_About this task_.
Keep every line of the data below that has the string "drone" and present those lines.

_Recorded information_.
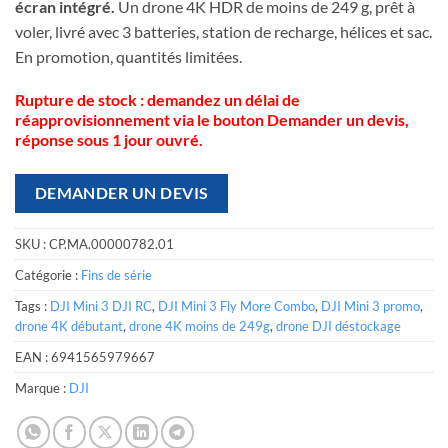
écran intégré.
Un drone 4K HDR de moins de 249 g, prêt à
voler, livré avec 3 batteries, station de recharge, hélices et sac.
En promotion, quantités limitées.
Rupture de stock : demandez un délai de
réapprovisionnement via le bouton Demander un devis,
réponse sous 1 jour ouvré.
DEMANDER UN DEVIS
SKU :
CP.MA.00000782.01
Catégorie :
Fins de série
Tags :
DJI Mini 3 DJI RC
,
DJI Mini 3 Fly More Combo
,
DJI Mini 3 promo
,
drone 4K débutant
,
drone 4K moins de 249g
,
drone DJI déstockage
EAN :
6941565979667
Marque :
DJI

_Response below_.
Un drone 4K HDR de moins de 249 g, prêt à
drone 4K débutant
drone 4K moins de 249g
drone DJI déstockage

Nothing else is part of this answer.